Uncertainty Datatypes is a Python library that supports a set of uncertain primitive datatypes, including ubool, sbool, uint, ufloat, uenum and ustr. They extend their corresponding Python types (bool, int, float, enum and str) with uncertainty.

The Uncertainty Datatypes library implements linear error propagation theory in Python. Uncertainty calculations are performed analytically.

Installation and Usage

To install the UTypes library, use the package manager pip.

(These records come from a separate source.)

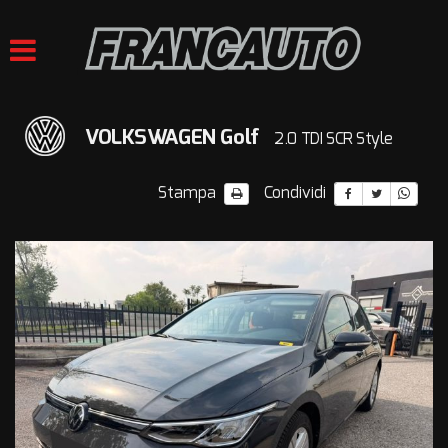
HOME
LISTA VEICOLI
VOLKSWAGEN Golf
2.0 TDI SCR Style
ACQUISTIAMO USATO
Stampa
Condividi
VALUTAZIONE USATO
ASSISTENZA
CONTATTI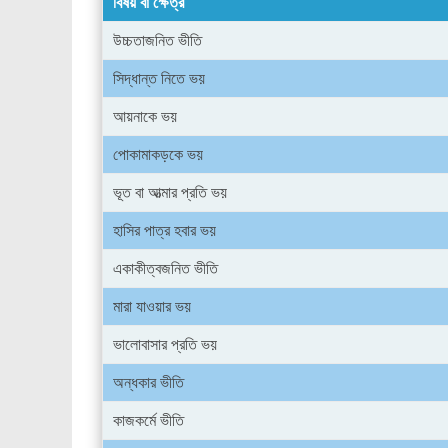
বিষয় বা ক্ষেত্র
উচ্চতাজনিত ভীতি
সিদ্ধান্ত নিতে ভয়
আয়নাকে ভয়
পোকামাকড়কে ভয়
ভূত বা আত্মার প্রতি ভয়
হাসির পাত্র হবার ভয়
একাকীত্বজনিত ভীতি
মারা যাওয়ার ভয়
ভালোবাসার প্রতি ভয়
অন্ধকার ভীতি
কাজকর্মে ভীতি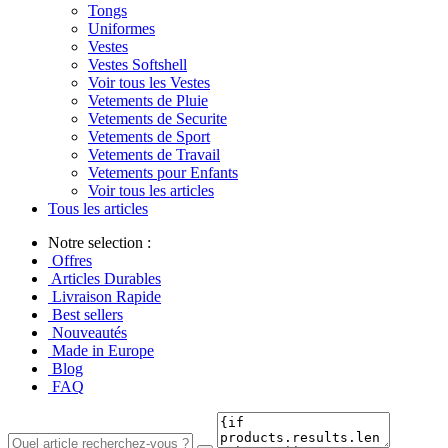
Tongs
Uniformes
Vestes
Vestes Softshell
Voir tous les Vestes
Vetements de Pluie
Vetements de Securite
Vetements de Sport
Vetements de Travail
Vetements pour Enfants
Voir tous les articles
Tous les articles
Notre selection :
Offres
Articles Durables
Livraison Rapide
Best sellers
Nouveautés
Made in Europe
Blog
FAQ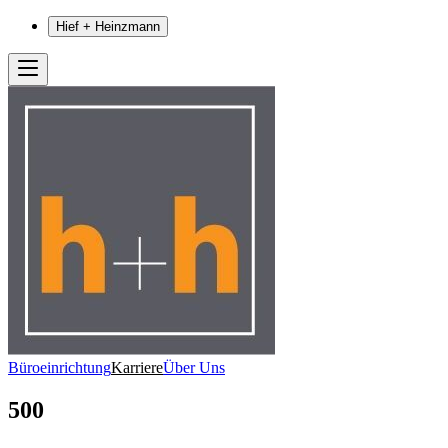
Hief + Heinzmann
Büroeinrichtung
Karriere
Über Uns
500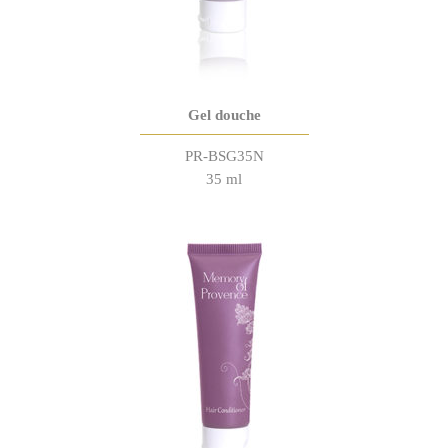
Gel douche
PR-BSG35N
35 ml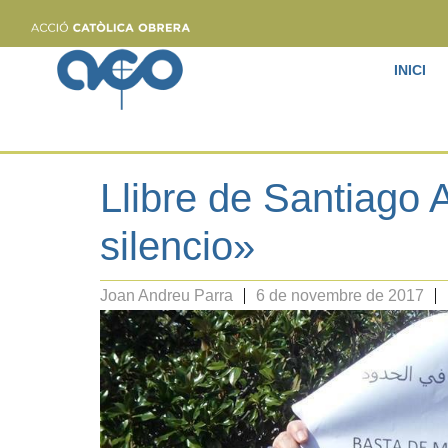
INICI
Llibre de Santiago 
silencio»
Joan Andreu Parra
6 de novembre de 2017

pip install uncertainty-datatypes

You can then import all the datatypes and functions as follows:

from uncertainty.utypes import *

Basic Datatypes

Type ubool

Type ubool is an embedding of type bool that extends traditional logic truth values (True, False) with probabilities, and replaces truth tables with probability expressions. Thus, an ubool value is expressed by a probability (i.e., a number between 0 and 1) representing the degree of belief (i.e., the confidence) that a given statement is true. For example, ubool(0.7) means that there is a 70% chance of an event occurring. Python bool values True and False correspond to ubool(1.0) and ubool(0.0), respectively.

x = ubool(0.7) 
y = ubool('0.7')  # A str can be used if it represent a float[0, 1]
z = ubool(1)      # int 0 or 1 can be used too.
w = ubool(False)  # True or False can be also used. 
                   #True -> ubool(1.0) and False -> ubool(0.0).

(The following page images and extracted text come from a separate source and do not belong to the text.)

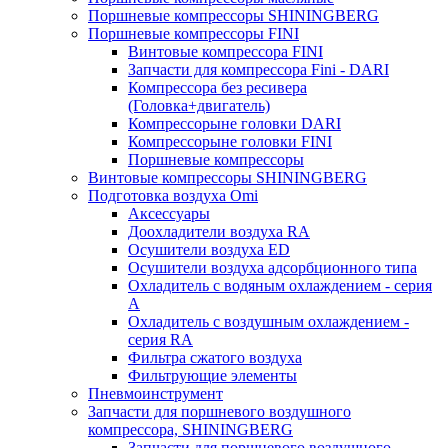
Поршневые компрессоры SHININGBERG
Поршневые компрессоры FINI
Винтовые компрессора FINI
Запчасти для компрессора Fini - DARI
Компрессора без ресивера
(Головка+двигатель)
Компрессорыне головки DARI
Компрессорыне головки FINI
Поршневые компрессоры
Винтовые компрессоры SHININGBERG
Подготовка воздуха Omi
Аксессуары
Доохладители воздуха RA
Осушители воздуха ED
Осушители воздуха адсорбционного типа
Охладитель с водяным охлаждением - серия
A
Охладитель с воздушным охлаждением -
серия RA
Фильтра сжатого воздуха
Фильтрующие элементы
Пневмоинструмент
Запчасти для поршневого воздушного
компрессора, SHININGBERG
Запчасти для поршневого воздушного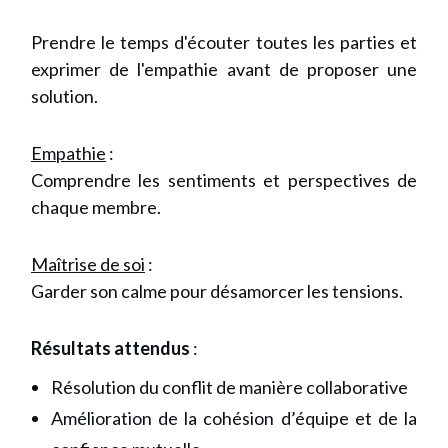
Prendre le temps d'écouter toutes les parties et
exprimer de l'empathie avant de proposer une
solution.
Empathie
:
Comprendre les sentiments et perspectives de
chaque membre.
Maîtrise de soi
:
Garder son calme pour désamorcer les tensions.
Résultats attendus
:
Résolution du conflit de manière collaborative
Amélioration de la cohésion d’équipe et de la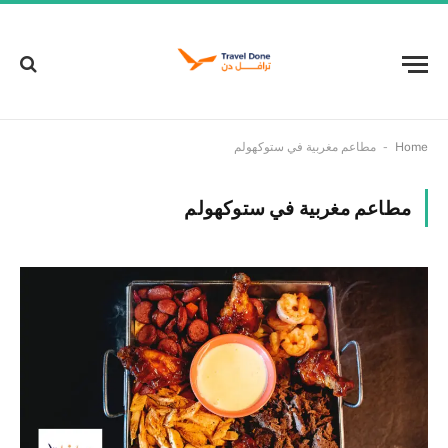
-
Home
مطاعم مغربية في ستوكهولم
مطاعم مغربية في ستوكهولم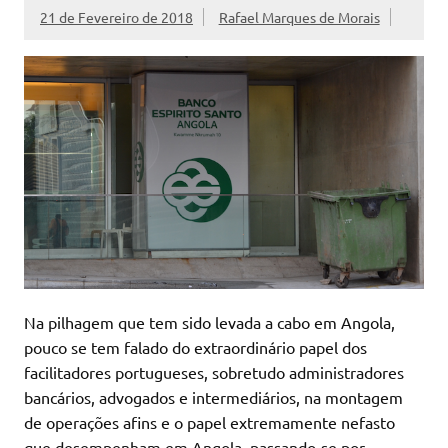
21 de Fevereiro de 2018
Rafael Marques de Morais
Na pilhagem que tem sido levada a cabo em Angola,
pouco se tem falado do extraordinário papel dos
facilitadores portugueses, sobretudo administradores
bancários, advogados e intermediários, na montagem
de operações afins e o papel extremamente nefasto
que desempenham em Angola, passando-se por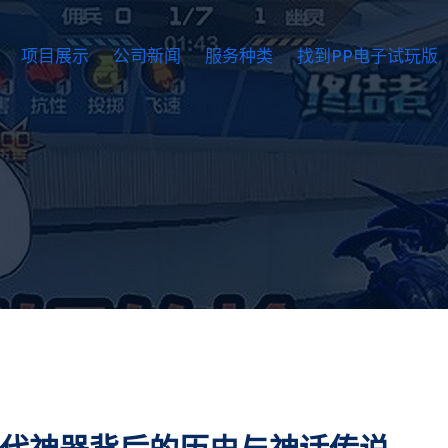
项目展示
公司新闻
服务种类
找到PP电子试玩版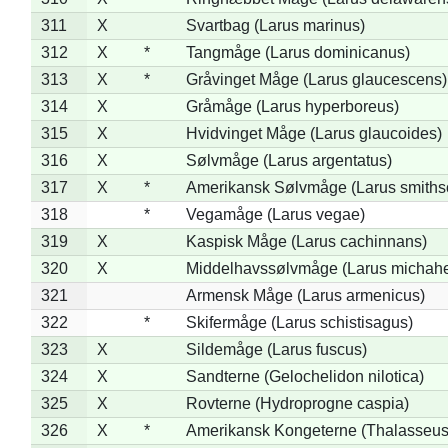
311
X
Svartbag (Larus marinus)
312
X
*
Tangmåge (Larus dominicanus)
313
X
*
Gråvinget Måge (Larus glaucescens)
314
X
Gråmåge (Larus hyperboreus)
315
X
Hvidvinget Måge (Larus glaucoides)
316
X
Sølvmåge (Larus argentatus)
317
X
*
Amerikansk Sølvmåge (Larus smiths
318
*
Vegamåge (Larus vegae)
319
X
Kaspisk Måge (Larus cachinnans)
320
X
Middelhavssølvmåge (Larus michahel
321
Armensk Måge (Larus armenicus)
322
*
Skifermåge (Larus schistisagus)
323
X
Sildemåge (Larus fuscus)
324
X
Sandterne (Gelochelidon nilotica)
325
X
Rovterne (Hydroprogne caspia)
326
X
*
Amerikansk Kongeterne (Thalasseu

It is always possible to know the confidence of an ubool value using the confidence property:

x = ubool(0.7)
print (x.confidence)
# 0.7

Type conversion and projection

ubool values can be converted to bool values, using a threshold that determines when the ubool value is evaluated as True or False. This threshold is called "level of certainty" and its default value is 0.9. The level of certainty can be changed using ubool.setCertainty(c: float) and queried using ubool.getCertainty().

y = ubool(0.7)

# Certainty by default: 0.9
if y:   # y is ubool(0.7) < 0.9
    'not executed'

ubool.setCertainty(0.5)
if y:   # y is ubool(0.7) >= 0.5
    'executed'

# Get certainty
ubool.getCertainty()
# 0.5

In this way, ubool values and variables can be used as booleans in conditional statements.

if x:
    'executed'

In addition, method u.tobool() -> bool explicitly converts an ubool variable into a bool, using the level of certainty: u.tobool() = (x.confidence >= ubool.getCertainty()).

Logical operators

Operations on ubool values are proper extensions of those of type bool. This means that, when working with bool values, the behavior of ubool operations is exactly the same as their boolean versions.

ubool logical operators include: AND, OR, NOT, XOR, IMPLIES, and EQUIVALENT. The library offers the following four ways of using logical operators:

  • Infix symbol operators: x & y
  • Infix textual operators: x |AND| y
  • Instance methods: x.AND(y)
  • Functions: AND(x, y)

The table below summarizes all the possible usages.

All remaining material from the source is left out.